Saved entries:

---*---

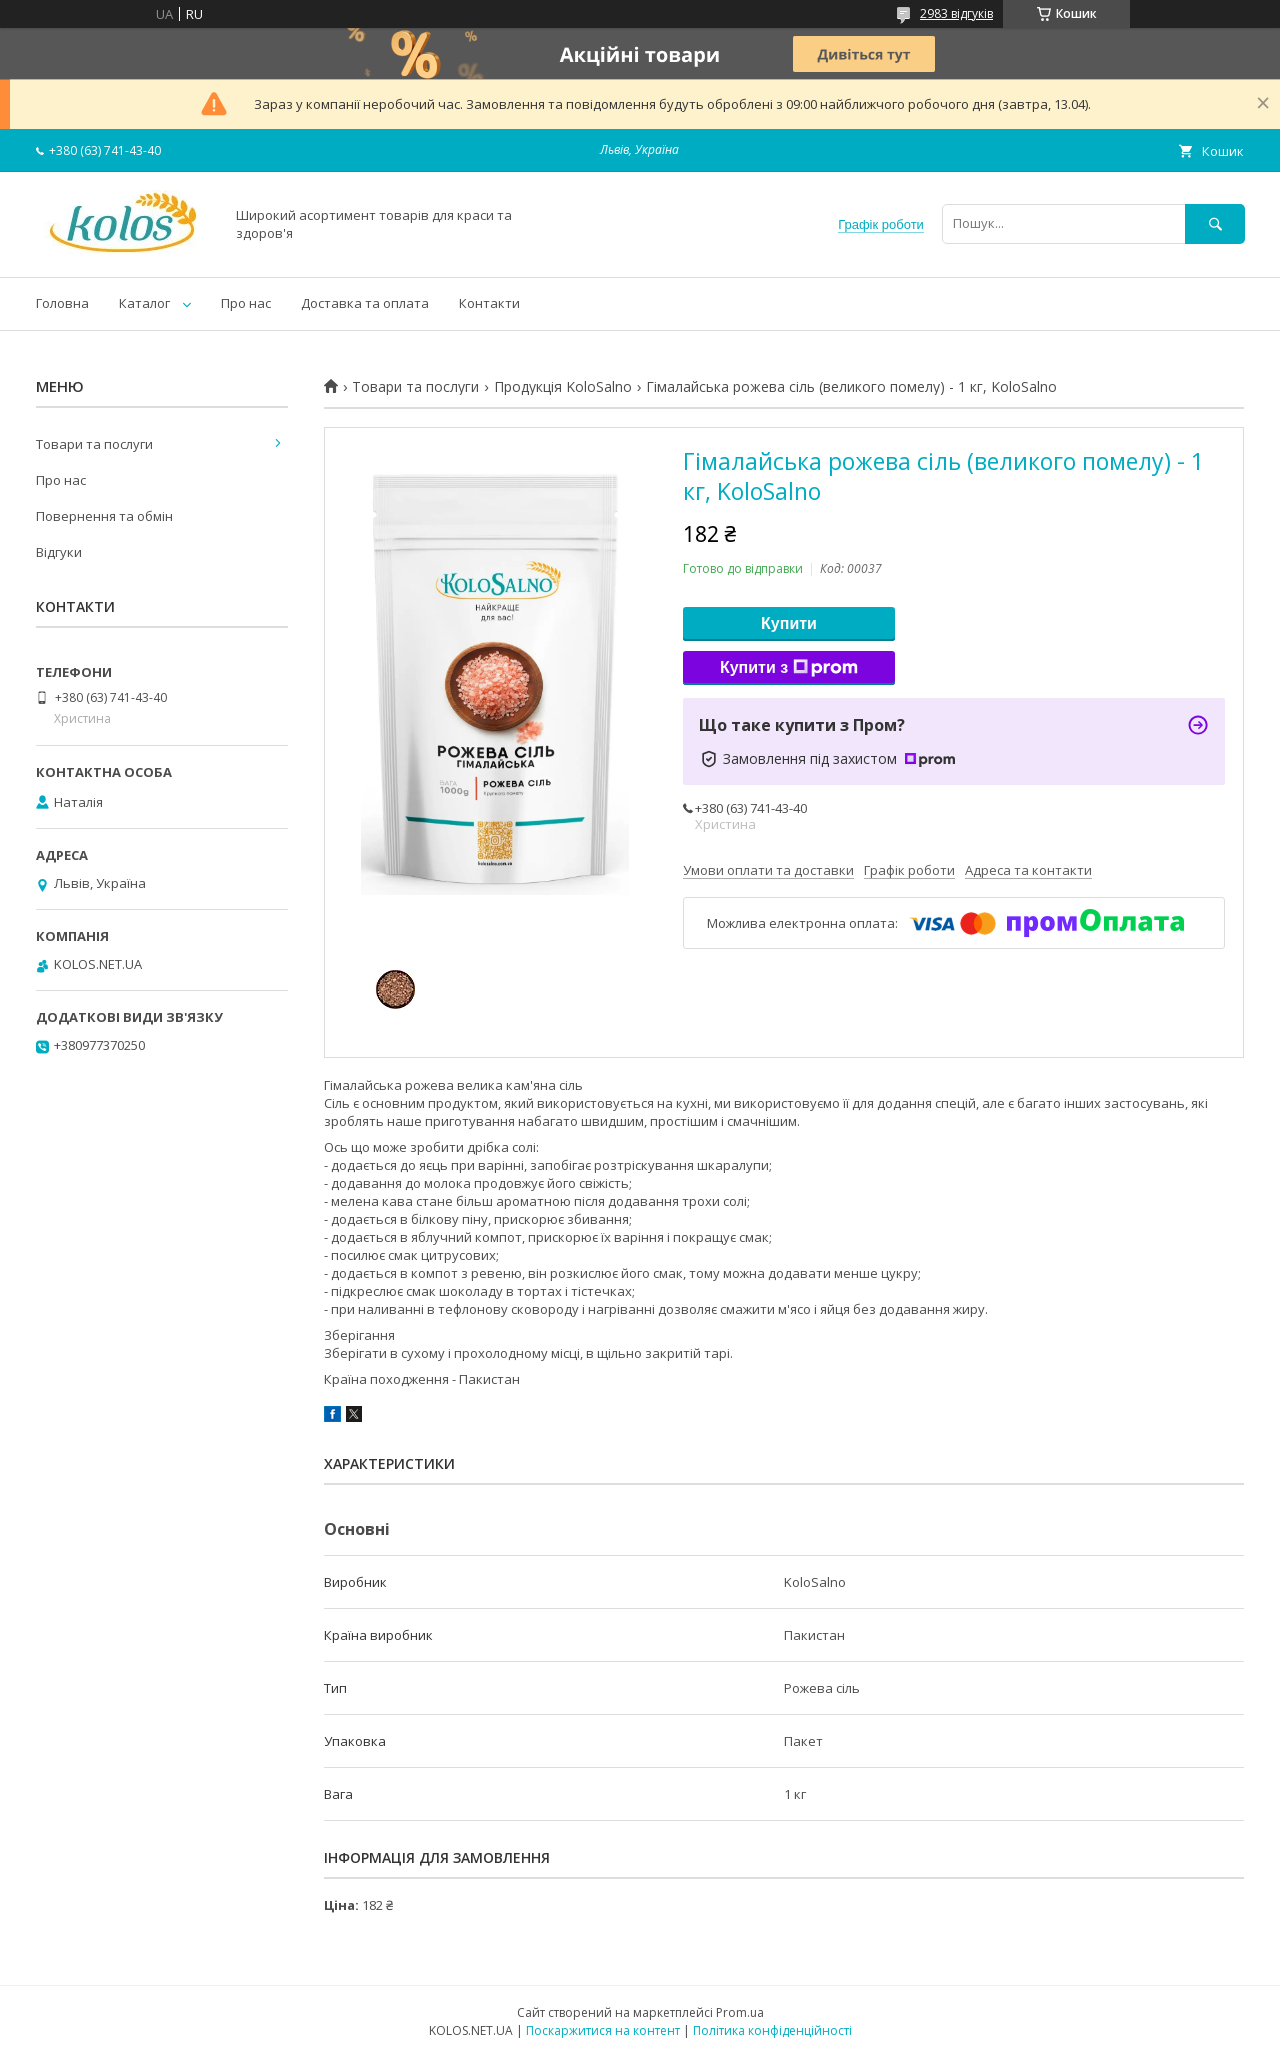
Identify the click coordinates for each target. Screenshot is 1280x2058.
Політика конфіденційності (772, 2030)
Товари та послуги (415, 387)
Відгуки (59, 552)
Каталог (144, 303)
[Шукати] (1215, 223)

---*---

### Work to complete
The reply should hold every record, unchanged, and no pictures.

### Response
Identify the click coordinates for each target. Screenshot is 1280x2058.
Політика конфіденційності (772, 2030)
Товари та послуги (415, 387)
Відгуки (59, 552)
Каталог (144, 303)
[Шукати] (1215, 223)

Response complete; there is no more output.